By this day a year ago, May 22, 2018, the snow in Denver Water’s South Platte River collection system had completely melted away and filled the streams with runoff.
This year, a series of spring storms have continued to dump snow on Colorado’s high country, refreshing the surface of the snowpack, covering exposed dust layers and delaying the seasonal snowpack melt.
And this year, Denver Water’s South Platte River collection system, the area that was bare at this point last year, currently has 12 inches of water packed into the snow. That’s more than double the 5 inches of water that’s typically found in the snow on this date, according to Nathan Elder, Denver Water’s manager of water supply.
Normally by this time of year, half the snowpack has melted away. This year only about 15% has melted.
“This is one of the best snowpacks we have seen at this time of year in more than 20 years. It’s still early in the runoff season, and the weather in coming weeks will affect how quickly or slowly the snowpack melts, but Denver Water does expect to fill its reservoirs due to this big snowpack we’ve received this season,” Elder said.
As of May 21, Denver Water’s reservoirs stood at 76% full. Typically, this is the time of year when the reservoirs are at 85% full and starting to fill with melted snow.
In mid-April, Elder got a firsthand look at this year’s snowpack — the natural, frozen reservoir that supplies Denver’s water — when he and Jeff Deems, a research scientist with the National Snow and Ice Data Center in Boulder, snowshoed about a mile off a road in Denver Water’s watershed above Keystone.
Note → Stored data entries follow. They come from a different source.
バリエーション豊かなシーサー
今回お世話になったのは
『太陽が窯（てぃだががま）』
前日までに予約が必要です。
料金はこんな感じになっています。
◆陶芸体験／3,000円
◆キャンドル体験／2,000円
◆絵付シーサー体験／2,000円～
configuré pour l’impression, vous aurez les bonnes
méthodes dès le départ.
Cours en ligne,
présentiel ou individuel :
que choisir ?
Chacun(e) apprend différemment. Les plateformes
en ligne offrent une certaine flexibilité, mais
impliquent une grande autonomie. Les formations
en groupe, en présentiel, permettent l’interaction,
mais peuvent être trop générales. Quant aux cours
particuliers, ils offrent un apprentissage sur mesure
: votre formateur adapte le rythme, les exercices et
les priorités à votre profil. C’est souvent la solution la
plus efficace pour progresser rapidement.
The day’s goal: To gauge the snow’s temperature, depth, density and how much water it contained.
Among the equipment they carried was a notebook for recording data, a probe to collect samples, a small scale and a shovel.
“It was one of the hardest days at work that I’ve had in a long time,” Elder recalled.
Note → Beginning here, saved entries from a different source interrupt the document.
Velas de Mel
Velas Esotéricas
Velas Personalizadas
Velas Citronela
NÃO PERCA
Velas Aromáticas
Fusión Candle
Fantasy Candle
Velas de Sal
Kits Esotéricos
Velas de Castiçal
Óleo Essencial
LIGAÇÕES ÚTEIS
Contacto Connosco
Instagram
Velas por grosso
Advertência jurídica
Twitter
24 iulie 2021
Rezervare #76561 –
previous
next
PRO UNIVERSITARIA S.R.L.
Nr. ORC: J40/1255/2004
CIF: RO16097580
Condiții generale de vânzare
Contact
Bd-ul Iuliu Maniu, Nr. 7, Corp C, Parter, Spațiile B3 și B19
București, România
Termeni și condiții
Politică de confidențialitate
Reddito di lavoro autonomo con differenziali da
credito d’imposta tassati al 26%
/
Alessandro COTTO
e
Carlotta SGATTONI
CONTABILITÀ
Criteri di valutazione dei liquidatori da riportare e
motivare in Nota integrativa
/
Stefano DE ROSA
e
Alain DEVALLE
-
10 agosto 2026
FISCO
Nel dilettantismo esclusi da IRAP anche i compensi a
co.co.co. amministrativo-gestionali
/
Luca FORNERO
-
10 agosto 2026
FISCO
“The snow was dense and heavy, so heavy we almost broke the shovel. Shoveling snow in Denver isn’t the same as shoveling snow in the mountains, anyone who lives in any of the ski towns would be able to verify that,” said Elder, who typically works at Denver Water’s main operations complex near downtown.
After snowshoeing off the road, the two men dug a snow pit 180 centimeters deep, or nearly 6 feet. They looked for layers of dust threading through the layers of white snow. The darker, heat-absorbing layer is a sign that the melting will quicken its pace when the sun’s rays hit it. And they took temperature readings from the top to the bottom of the pit.
“The temperature tells you whether or not the snowpack is ready to start melting, which is important to help determine the timing of the runoff — how soon we think the snow will melt,” Elder said.
The information Elder and Deems collected that mid-April day also will be compared with readings gathered the same day by sophisticated equipment loaded onto a plane flying some 20,000 feet over the Blue River Basin, an area that covers 335 square miles.